Spite wasn’t sure he wanted to reprise the role – with three kids and a mortgage, he spends more time as a builder now than an actor, and hasn’t tread the boards in eight years. But when he read the script, Baker’s story within the maelstrom of the Covid-19 response changed him. The impression you get when you watch the show is that Baker was something of a thorn in the side of the government, persisting in his belief in lockdown, refusing to go away, an outlier backing up his view with scientific evidence in the more than 50 blogs he published over that period. “That is the whole reason why I came to the project,” says Spite. “It was too interesting to put down.” Baker, still examining Spite, blanches slightly, before composing himself. I ask him how he has managed to persist in the face of so often being ignored – is it sheer doggedness? Baker gives me a tired little smile. “It probably is.”
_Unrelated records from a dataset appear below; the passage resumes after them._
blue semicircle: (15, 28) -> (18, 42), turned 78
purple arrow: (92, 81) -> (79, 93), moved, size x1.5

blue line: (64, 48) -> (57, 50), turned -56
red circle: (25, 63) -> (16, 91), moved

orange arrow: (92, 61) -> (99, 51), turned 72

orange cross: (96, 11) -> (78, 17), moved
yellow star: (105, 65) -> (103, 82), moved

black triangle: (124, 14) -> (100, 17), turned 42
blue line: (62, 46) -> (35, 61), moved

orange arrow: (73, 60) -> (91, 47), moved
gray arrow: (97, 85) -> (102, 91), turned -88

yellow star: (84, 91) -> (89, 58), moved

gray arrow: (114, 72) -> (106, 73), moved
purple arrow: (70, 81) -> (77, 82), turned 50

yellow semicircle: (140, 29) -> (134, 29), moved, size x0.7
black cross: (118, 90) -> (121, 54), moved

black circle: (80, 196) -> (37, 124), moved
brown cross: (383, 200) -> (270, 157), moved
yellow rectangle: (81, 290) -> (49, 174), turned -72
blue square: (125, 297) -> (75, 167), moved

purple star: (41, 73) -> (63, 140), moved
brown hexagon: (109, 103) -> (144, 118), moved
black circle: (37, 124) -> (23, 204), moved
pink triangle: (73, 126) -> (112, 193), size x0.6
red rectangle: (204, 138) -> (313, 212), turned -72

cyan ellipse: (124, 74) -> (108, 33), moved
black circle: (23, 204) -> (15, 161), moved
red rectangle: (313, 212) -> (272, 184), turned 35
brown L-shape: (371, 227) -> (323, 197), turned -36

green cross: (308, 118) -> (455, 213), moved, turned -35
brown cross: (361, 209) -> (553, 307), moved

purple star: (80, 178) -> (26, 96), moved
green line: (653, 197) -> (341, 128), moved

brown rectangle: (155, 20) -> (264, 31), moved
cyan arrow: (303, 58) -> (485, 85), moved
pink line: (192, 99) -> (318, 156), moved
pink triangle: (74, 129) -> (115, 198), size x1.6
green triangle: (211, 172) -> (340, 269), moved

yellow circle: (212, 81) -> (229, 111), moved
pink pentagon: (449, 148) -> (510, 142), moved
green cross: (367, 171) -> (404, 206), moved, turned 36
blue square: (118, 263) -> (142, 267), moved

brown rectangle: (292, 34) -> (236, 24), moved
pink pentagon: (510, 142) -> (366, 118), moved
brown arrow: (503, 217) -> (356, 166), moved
That determination solidified after he hit the wall during the Mei Heron interview last March, and from then on he found it easier to hold his line, and back himself. I ask him if he feels vindication that the lockdown plan he fought for produced such excellent results in New Zealand. “There’s a lot of answers to that. There were two things going on – one was lockdown, the other was the a zero Covid goal. We are still one of the only places on earth that has a specific elimination strategy. Not having that goal has been disastrous, I think, certainly for the prosperous countries, who could have achieved it if they’d had it as their goal.”
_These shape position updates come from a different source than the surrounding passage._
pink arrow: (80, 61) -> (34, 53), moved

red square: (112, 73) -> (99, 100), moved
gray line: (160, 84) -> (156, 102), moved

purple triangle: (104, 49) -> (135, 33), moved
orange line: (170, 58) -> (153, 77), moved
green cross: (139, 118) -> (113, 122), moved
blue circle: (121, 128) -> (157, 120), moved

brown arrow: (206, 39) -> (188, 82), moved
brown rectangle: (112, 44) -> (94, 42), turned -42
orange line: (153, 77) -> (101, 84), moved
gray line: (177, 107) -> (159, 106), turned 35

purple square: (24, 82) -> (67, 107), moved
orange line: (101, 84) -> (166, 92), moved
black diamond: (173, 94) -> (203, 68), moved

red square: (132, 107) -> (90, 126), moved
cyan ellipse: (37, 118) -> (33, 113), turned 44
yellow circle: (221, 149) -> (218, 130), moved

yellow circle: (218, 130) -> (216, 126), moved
Along the way, Baker has found support for his stance – he is especially stopped at airports by people who want to thank him for his work. I ask him how that makes him feel, and a big smile breaks across his face, “Oh – I’m pleased! At different times it was like all you were seeing was the pushback … and then in meetings and other situations it felt like a bit of a battle, and you sometimes felt like you were fighting against the forces. So it’s nice when you meet people who have a different take, and who actually appreciate you’ve done something useful.” Baker has spent more time talking into his computer’s camera than to actual human beings in the last 15 months, amassing hours of interview fodder. He describes it as “disembodying” and somewhat lonely, before saying, “I’m not sick of it. At times I’d like it to be less intense, but now I feel it is somewhat of a routine. The main thing is always being ahead of the science, and that takes time. I’d stop if I didn’t
have anything new to say.”
Baker has to go, but on his way out he tells Spite he’s coming back to watch the show again, with 20 of his faculty in tow. He can’t have found it so bad, I say, if he’s prepared to return and bring more people. Eyes alight, he deadpans, “It was initially quite horrific, but I’ve lived through it,” before affording us a grin, and exiting the room as composed as he came into it.